DAM RISKS AND REGULATIONS
As the years go by, it is even more important for dams to be properly maintained by their owners, according to Roda, from the Center for Advanced Infrastructure and Transportation at Rutgers. This is because as the state's population increases, more people move to areas downstream of dams, causing the dam's hazard classification to go from low to high. "Private dam owners may be surprised to discover that a potential failure of their small dam, built years past, could potentially cause costly damages or be life threatening," Roda said.
In 2002, the number of high hazard dams nationwide stood at 10,118. Ten years later, it went up to 13,991, according to the American Society of Civil Engineers.
Also, dams are aging. According to the National Inventory of Dams, 457 out of the 826 dams in their New Jersey database are older than 50 years old, which is the standard expected lifetime for dams. Not all dams in the NID's inventory include the year they were constructed so there could be even more.
These dams were built using the engineering technology available at the time when they were first constructed, but may be outdated and in need of upgrade.
Even though the NJ Bureau of Dam Safety has vastly reduced the amount of high and significant hazard dams in poor conditions since 1980, maintaining New Jersey's dams in compliance is still easier said than done.
"Every dam has its own story," Moyle, of the dam bureau. "Whether there's a funding issue or a design issue or in the middle of an enforcement action or in litigation."
The NJ Bureau of Dam Safety's 14 dam inspectors are in charge of inspecting and keeping track of more than 1,500 total dams in New Jersey, and the process can hit a snag when questions of ownership and money come in:
· In 2011, upkeep for a significant hazard dam in Wyckoff reached a deadlock when the township and the homeowners could not come to a decision as to who would pay for it.

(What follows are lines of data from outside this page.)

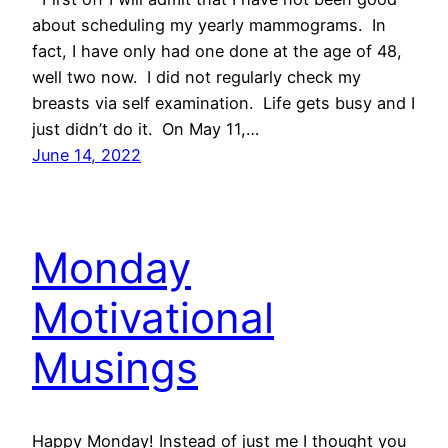
about scheduling my yearly mammograms. In
fact, I have only had one done at the age of 48,
well two now. I did not regularly check my
breasts via self examination. Life gets busy and I
just didn’t do it. On May 11,…
June 14, 2022
Monday
Motivational
Musings
Happy Monday! Instead of just me I thought you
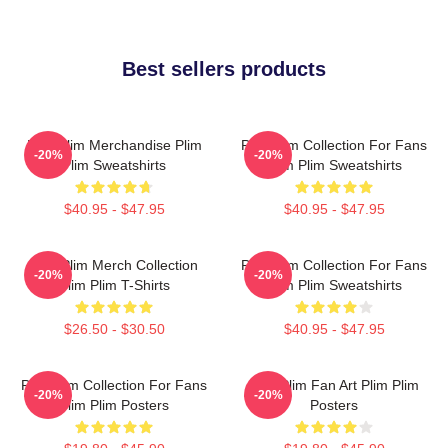
Best sellers products
Plim Plim Merchandise Plim
Plim Plim Collection For Fans
-20%
-20%
Plim Sweatshirts
Plim Plim Sweatshirts
$40.95 - $47.95
$40.95 - $47.95
Plim Plim Merch Collection
Plim Plim Collection For Fans
-20%
-20%
Plim Plim T-Shirts
Plim Plim Sweatshirts
$26.50 - $30.50
$40.95 - $47.95
Plim Plim Collection For Fans
Plim Plim Fan Art Plim Plim
-20%
-20%
Plim Plim Posters
Posters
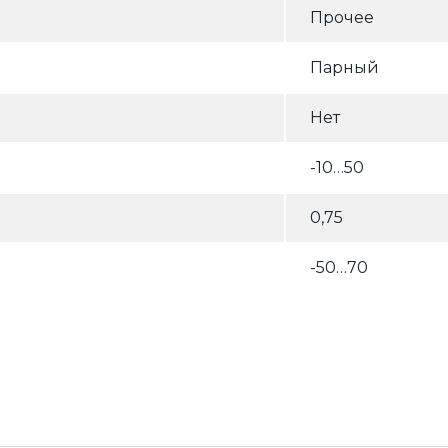
Прочее
Парный
Нет
-10…50
0,75
-50…70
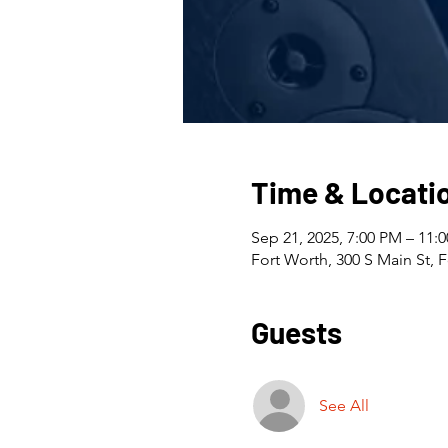
Time & Locati
Sep 21, 2025, 7:00 PM – 11:
Fort Worth, 300 S Main St, 
Guests
See All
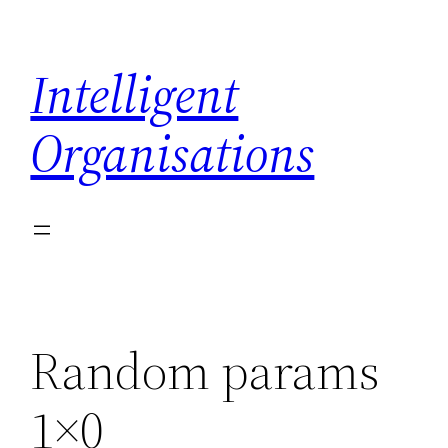
Skip
to
Intelligent
content
Organisations
Random params
1×0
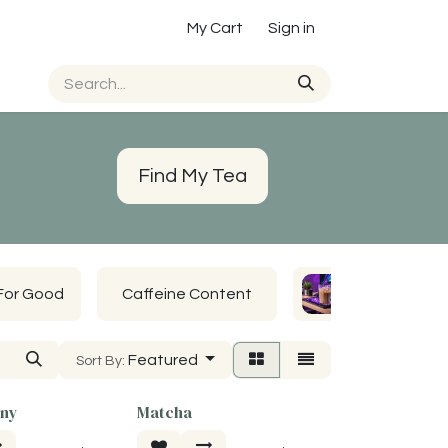
My Cart
Sign in
Find My Tea
For Good
Caffeine Content
John's Favs
Featured
Sort By:
ony
Matcha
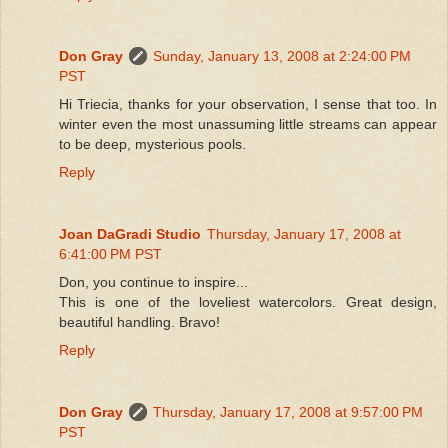
Don Gray
Sunday, January 13, 2008 at 2:24:00 PM
PST
Hi Triecia, thanks for your observation, I sense that too. In
winter even the most unassuming little streams can appear
to be deep, mysterious pools.
Reply
Joan DaGradi Studio
Thursday, January 17, 2008 at
6:41:00 PM PST
Don, you continue to inspire...
This is one of the loveliest watercolors. Great design,
beautiful handling. Bravo!
Reply
Don Gray
Thursday, January 17, 2008 at 9:57:00 PM
PST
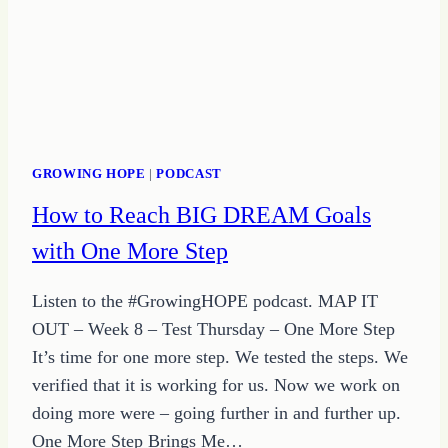
STEP
GROWING HOPE
|
PODCAST
How to Reach BIG DREAM Goals
with One More Step
Listen to the #GrowingHOPE podcast. MAP IT
OUT – Week 8 – Test Thursday – One More Step
It’s time for one more step. We tested the steps. We
verified that it is working for us. Now we work on
doing more were – going further in and further up.
One More Step Brings Me…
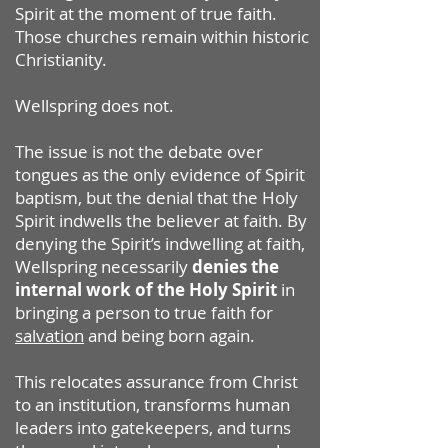
Spirit at the moment of true faith.
Those churches remain within historic
Christianity.
Wellspring does not.
The issue is not the debate over
tongues as the only evidence of Spirit
baptism, but the denial that the Holy
Spirit indwells the believer at faith. By
denying the Spirit’s indwelling at faith,
Wellspring necessarily
denies the
internal work of the Holy Spirit
in
bringing a person to true faith for
salvation
and being born again.
This relocates assurance from Christ
to an institution, transforms human
leaders into gatekeepers, and turns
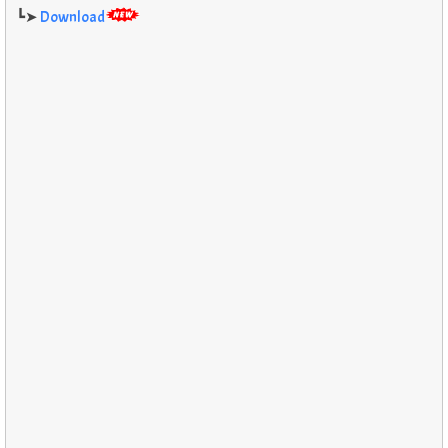
┗➤
Download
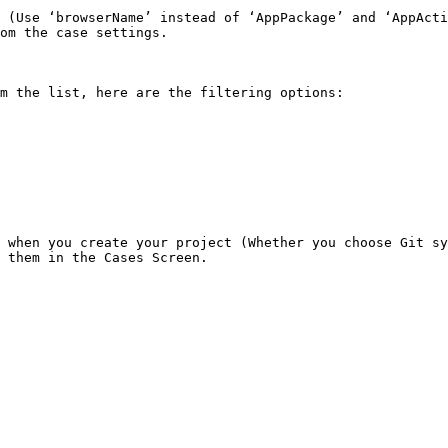
 (Use ‘browserName’ instead of ‘AppPackage’ and ‘AppActi
om the case settings.

m the list, here are the filtering options:

 when you create your project (Whether you choose Git sy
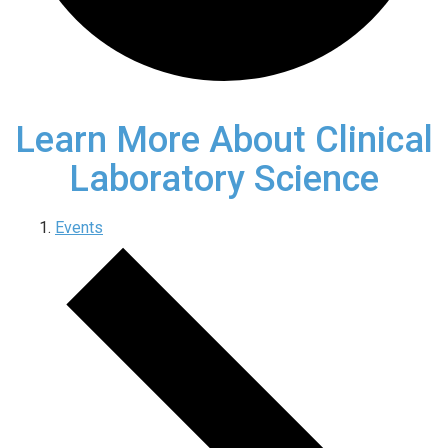
Learn More About Clinical
Laboratory Science
Events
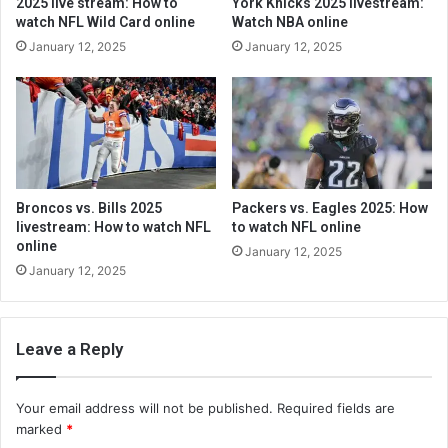
2025 live stream: How to
York Knicks 2025 livestream:
watch NFL Wild Card online
Watch NBA online
January 12, 2025
January 12, 2025
Broncos vs. Bills 2025
Packers vs. Eagles 2025: How
livestream: How to watch NFL
to watch NFL online
online
January 12, 2025
January 12, 2025
Leave a Reply
Your email address will not be published.
Required fields are
marked
*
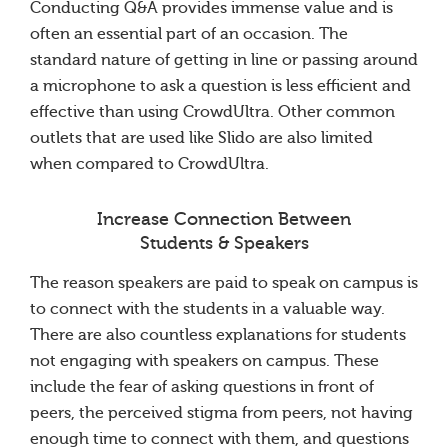
Conducting Q&A provides immense value and is
often an essential part of an occasion. The
standard nature of getting in line or passing around
a microphone to ask a question is less efficient and
effective than using CrowdUltra. Other common
outlets that are used like Slido are also limited
when compared to CrowdUltra.
Increase Connection Between
Students & Speakers
The reason speakers are paid to speak on campus is
to connect with the students in a valuable way.
There are also countless explanations for students
not engaging with speakers on campus. These
include the fear of asking questions in front of
peers, the perceived stigma from peers, not having
enough time to connect with them, and questions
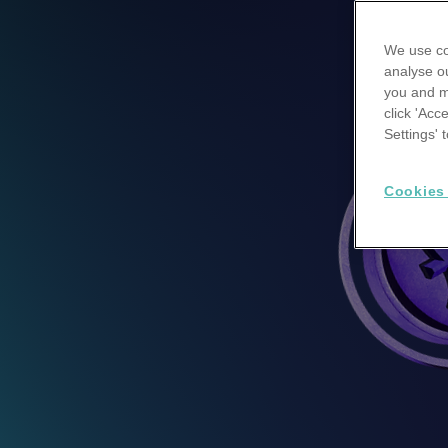
We use co
analyse ou
you and m
click 'Acc
Settings'
Cookies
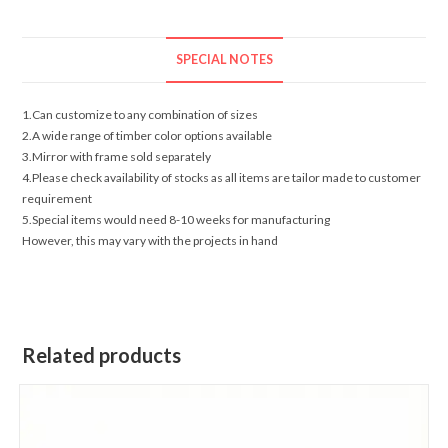
SPECIAL NOTES
1.Can customize to any combination of sizes
2.A wide range of timber color options available
3.Mirror with frame sold separately
4.Please check availability of stocks as all items are tailor made to customer
requirement
5.Special items would need 8-10 weeks for manufacturing
However, this may vary with the projects in hand
Related products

· In 2014, repair work at an Atlantic County high hazard dam near Lake Lenape was suspended because of a dispute between the contractors and the county.
· After years of litigation, courts ruled that Gloucester County and several landowners must pitch in for the repair costs of several dams.
But even when ownership issues are ironed out, one set of repairs is not enough.
"They're living structures," Moyle adds. "And they need to go back and fix them again and again."
Because money is a big issue, DEP has a grants and loans program that has given out a total of over $98 million to dam owners needing help in paying for dam repairs.
DEP also requires dam owners of high and significant hazard dams to keep an emergency action plan, which is a formal document outlining emergency pre-planned procedures, in case the dam should break.
According to a 2015 list of high and significant dams without emergency action plans given by DEP to NJ Advance Media, there are currently 17 high and significant risk potential dams without emergency plans.
Mark Ogden, project manager at the Association of State Dam Safety Officials, particularly singled out New Jersey "as one of the best states" in prompting the creation of emergency action plans.
However, many experts point out that one of the biggest obstacles for regulators is raising awareness on dam safety — both among dam owners and the surrounding community.
"There are a lot of stakeholders when it comes to dams, and sometimes it's not as high profile with the public because they're not a bridge or a road where people travel on every day," Ogden said. "But if they were to fail, there would be a huge impact."